About

Dear visitor!

I know that this is a website about drawings and pictures. I also know that those who come this way are not necessarily interested in me or my stories. You are more probably interested in the art and not the person behind the artwork.

For those of you who are just here for the aesthetics, I wish you a good browsing and a colourful visual experience! If you enjoy yourself, stay, browse and shop. You are welcome.

If you are not feeling comfortable staying, no worries, go in peace, I will not be upset.

And for anyone who stays longer, I’ll be happy to tell you all the details.

Since this is my website, I will take the liberty of telling you a little about myself. So sit down at my table, let’s open a bottle of fine white wine, listen like a great friend, and then let’s talk. I trust that by the end of the story we will have grown closer, and you may even feel like saying something to me, safe in the knowledge that I will respond. I also hope that my paintings will acquire a face, that my drawings will gain meaning and depth, and that the time spent with me will not only be a time to pass, but also to fill.

It can happen in your life, if you are lucky enough, that you turn fifty.

My 82-year-old Mother told me the other day that looking at her childhood photographs she realised that she was never actually 18. No doubt our twenties seem a long way off even at around 50, but I haven’t got to where my mother is yet. I still remember my young adult self, the struggling years of growing up. The compulsions to conform that made my twenties gut-wrenching. The successes I achieved at work in my thirties. To the wonderful gift of motherhood. The loves of the decades gone by. The failures in my personal life. My career peak in my forties. And then the frequently longed-for, yet painful, career break.

The many, many faces along the road.

My amazingly supportive family. Friends who have been there for me through it all. The departure of my grown-up child to seek his own path, and the resulting empty nest syndrome that I thought would never happen to me.

I remember travels, poems, songs, experiences. Days of happiness and sorrow.

Lots and lots of laughter. Difficulties, obstacles.

More vividly, the moments of grace in which I knew, I felt, that Providence has always been with me.

These memories made me turn fifty. And I became who I am.
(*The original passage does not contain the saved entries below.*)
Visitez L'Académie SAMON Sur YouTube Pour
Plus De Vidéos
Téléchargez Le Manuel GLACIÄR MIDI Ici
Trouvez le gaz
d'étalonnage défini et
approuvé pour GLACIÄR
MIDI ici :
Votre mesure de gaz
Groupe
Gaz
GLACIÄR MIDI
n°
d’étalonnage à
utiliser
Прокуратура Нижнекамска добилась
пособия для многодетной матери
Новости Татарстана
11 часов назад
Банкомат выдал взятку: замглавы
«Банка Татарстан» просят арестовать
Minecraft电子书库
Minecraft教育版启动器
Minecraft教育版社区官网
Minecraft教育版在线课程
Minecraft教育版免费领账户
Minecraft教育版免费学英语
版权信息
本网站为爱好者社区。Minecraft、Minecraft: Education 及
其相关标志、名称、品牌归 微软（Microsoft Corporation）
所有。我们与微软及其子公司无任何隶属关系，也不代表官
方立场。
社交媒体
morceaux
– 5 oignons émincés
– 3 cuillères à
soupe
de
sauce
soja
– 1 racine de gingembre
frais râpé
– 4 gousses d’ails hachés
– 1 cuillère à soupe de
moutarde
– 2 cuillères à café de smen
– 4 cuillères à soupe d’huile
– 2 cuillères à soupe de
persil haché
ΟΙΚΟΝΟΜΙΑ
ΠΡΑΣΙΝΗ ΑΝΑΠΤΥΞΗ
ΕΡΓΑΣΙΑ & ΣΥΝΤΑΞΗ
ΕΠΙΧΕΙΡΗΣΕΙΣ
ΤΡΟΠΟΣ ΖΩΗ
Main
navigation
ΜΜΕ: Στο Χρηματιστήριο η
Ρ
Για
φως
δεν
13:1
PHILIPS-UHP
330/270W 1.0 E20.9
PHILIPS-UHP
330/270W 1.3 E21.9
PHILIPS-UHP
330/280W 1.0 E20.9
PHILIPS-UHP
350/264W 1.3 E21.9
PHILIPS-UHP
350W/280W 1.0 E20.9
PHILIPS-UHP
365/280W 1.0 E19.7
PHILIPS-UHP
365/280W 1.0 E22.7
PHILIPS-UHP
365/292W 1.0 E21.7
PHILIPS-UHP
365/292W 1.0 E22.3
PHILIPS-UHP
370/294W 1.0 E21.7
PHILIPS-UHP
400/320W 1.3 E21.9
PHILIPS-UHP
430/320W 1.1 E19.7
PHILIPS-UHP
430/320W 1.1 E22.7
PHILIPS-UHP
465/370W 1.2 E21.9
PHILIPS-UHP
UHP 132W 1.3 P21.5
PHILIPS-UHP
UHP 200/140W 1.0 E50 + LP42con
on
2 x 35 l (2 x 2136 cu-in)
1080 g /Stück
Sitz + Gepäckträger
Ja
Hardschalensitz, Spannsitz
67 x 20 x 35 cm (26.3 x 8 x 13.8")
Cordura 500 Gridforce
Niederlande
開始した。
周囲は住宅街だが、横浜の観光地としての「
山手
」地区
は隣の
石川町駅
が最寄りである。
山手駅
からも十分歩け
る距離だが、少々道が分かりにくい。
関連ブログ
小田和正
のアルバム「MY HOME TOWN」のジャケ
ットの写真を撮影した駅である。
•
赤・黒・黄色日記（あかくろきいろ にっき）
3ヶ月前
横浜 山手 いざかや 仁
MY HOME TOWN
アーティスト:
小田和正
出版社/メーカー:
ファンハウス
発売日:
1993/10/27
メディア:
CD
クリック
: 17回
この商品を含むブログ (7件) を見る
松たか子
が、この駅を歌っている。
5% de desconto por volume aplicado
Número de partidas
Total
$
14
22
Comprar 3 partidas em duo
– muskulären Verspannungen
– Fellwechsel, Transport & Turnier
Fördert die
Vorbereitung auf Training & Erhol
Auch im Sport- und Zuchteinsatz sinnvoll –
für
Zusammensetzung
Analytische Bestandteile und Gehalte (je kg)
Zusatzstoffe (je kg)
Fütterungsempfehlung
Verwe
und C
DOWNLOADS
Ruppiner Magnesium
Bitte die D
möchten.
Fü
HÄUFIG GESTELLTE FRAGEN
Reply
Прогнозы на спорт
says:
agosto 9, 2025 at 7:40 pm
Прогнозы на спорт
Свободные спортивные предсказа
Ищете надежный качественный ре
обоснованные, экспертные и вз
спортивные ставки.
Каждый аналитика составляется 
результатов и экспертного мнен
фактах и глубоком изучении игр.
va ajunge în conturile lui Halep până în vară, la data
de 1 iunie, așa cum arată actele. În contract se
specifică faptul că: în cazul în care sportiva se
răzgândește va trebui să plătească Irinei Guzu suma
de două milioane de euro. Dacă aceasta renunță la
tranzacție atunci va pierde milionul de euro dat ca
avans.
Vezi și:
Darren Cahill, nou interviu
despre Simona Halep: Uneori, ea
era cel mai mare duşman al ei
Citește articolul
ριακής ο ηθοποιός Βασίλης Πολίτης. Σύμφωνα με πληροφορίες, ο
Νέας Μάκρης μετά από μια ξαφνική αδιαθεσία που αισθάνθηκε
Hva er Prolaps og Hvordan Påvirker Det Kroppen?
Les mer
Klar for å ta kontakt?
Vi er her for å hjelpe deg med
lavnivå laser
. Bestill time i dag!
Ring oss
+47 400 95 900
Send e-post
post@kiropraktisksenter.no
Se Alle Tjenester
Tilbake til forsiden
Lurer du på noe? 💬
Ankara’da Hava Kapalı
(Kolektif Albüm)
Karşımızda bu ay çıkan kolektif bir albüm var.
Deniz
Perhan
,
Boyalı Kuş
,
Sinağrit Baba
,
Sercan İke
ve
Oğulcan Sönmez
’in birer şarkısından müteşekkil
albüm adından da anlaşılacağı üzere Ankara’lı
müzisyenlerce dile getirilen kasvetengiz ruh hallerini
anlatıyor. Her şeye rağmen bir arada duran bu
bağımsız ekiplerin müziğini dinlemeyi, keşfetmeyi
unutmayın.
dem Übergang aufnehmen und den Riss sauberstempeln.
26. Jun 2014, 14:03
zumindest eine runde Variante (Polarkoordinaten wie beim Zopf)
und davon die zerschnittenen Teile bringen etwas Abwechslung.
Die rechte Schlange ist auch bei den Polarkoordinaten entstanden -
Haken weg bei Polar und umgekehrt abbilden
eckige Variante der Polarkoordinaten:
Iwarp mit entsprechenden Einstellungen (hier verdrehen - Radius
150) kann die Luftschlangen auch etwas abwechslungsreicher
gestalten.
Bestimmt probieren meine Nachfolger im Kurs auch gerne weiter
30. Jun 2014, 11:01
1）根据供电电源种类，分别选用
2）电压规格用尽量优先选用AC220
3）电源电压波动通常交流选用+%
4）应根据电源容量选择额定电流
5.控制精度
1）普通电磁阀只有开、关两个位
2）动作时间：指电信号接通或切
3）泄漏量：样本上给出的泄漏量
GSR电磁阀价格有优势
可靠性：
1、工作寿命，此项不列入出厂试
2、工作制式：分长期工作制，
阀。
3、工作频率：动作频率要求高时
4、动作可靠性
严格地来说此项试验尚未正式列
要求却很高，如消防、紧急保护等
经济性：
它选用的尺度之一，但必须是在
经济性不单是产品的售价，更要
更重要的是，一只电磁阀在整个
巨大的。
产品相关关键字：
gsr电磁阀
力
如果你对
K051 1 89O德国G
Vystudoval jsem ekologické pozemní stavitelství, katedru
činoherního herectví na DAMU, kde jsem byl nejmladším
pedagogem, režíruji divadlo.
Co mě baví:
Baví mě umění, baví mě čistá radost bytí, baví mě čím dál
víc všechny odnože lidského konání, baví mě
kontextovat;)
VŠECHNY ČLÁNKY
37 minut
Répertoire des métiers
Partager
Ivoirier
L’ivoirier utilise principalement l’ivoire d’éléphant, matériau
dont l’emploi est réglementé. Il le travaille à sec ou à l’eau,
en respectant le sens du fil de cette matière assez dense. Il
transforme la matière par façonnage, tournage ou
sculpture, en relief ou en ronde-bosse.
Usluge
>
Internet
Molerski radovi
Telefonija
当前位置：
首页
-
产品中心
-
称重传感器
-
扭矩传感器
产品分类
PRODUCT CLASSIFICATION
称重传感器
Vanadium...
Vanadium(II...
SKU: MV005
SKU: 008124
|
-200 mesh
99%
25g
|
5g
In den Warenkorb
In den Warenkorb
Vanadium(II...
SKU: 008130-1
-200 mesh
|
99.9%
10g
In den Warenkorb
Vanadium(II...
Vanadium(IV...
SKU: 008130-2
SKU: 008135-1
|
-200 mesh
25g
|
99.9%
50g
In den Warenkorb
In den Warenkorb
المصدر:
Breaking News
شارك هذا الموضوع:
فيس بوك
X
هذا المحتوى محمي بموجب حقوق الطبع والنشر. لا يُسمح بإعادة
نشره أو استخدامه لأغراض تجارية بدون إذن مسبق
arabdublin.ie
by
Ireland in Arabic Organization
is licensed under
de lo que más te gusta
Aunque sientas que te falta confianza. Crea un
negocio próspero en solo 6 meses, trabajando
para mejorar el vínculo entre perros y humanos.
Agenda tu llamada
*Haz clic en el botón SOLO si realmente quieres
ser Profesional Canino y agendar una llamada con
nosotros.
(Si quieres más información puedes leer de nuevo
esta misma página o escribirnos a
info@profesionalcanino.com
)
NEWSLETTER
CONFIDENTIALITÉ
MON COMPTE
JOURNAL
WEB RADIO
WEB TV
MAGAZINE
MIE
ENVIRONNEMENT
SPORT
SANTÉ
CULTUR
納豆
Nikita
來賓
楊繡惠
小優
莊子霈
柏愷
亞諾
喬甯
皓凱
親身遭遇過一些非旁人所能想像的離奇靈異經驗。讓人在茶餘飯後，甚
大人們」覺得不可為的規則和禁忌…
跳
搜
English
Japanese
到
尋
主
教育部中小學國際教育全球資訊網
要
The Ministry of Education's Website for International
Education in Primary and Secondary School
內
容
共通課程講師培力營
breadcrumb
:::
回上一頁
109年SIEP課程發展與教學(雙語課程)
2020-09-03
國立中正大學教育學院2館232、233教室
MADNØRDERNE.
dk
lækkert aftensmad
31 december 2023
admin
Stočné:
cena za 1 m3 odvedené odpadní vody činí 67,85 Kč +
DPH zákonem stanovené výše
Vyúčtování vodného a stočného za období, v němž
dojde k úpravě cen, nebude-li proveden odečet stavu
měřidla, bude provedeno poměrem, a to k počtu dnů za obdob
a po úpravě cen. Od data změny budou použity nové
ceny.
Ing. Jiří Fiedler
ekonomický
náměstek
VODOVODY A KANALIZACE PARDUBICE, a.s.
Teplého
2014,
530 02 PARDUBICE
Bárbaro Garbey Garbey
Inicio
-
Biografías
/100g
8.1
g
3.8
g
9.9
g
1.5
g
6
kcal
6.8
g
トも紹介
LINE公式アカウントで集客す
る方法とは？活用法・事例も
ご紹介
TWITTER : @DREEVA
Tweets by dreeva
These decades have become the collection that is all reflected in these drawings. These drawings are me as I am. Sometimes seemingly chirpy, at other times surprisingly harmonious, chatty and direct. Other times they are endlessly simple or elaborate, sometimes ostentatious. At other times they are frighteningly dark, deep, reserved and meticulous.

I owe visitors here a few simple confessions.

Basically, for as long as I can remember, I have been a very impatient person. I always get things done promptly, efficiently, as best I can, but as quickly as possible. And what I don’t have an immediate solution to, I keep examining until I either solve it or let it go peacefully. I have worked hard over the past decades to calm the constant pressure of what was happening, the almost chronic and immediate search for solutions. An important milestone in my journey of self-knowledge is the realisation that I can work for months on small details without the slightest impatience.

The pursuit of harmony has also followed me throughout my life, and as in all lifetimes, mine too has alternated periods of harmony and disharmony. I have always tried to bring things back to harmony, mostly through self-discovery, psychological studies or even active action.

I could never draw. At least not in the plain sense of the word. With a career history of a very different nature behind me, I don’t know how or why, but I suddenly started drawing and found that I enjoyed it. And while the process itself turned into a really harmonious flow experience, looking at the outcome of what I was doing, I found that while I have a very bad relationship with the co-existence of harmony and disharmony in life, these two seemingly conflicting things can coexist quite peacefully in these paintings.

Perhaps that is why I dare to show them. Because they are acceptably diverse and indecipherable.

I have to express my gratefulness to my husband.

Thanks to whom I can experiment in peace.

Who has given me the precious gift of being able to be my own person, without any existential insecurities.

Who, when looking at the collection of daily drawings I have put together, has said, “I seriously wonder sometimes if you are even sane”.

And with whom we could have a good laugh about that.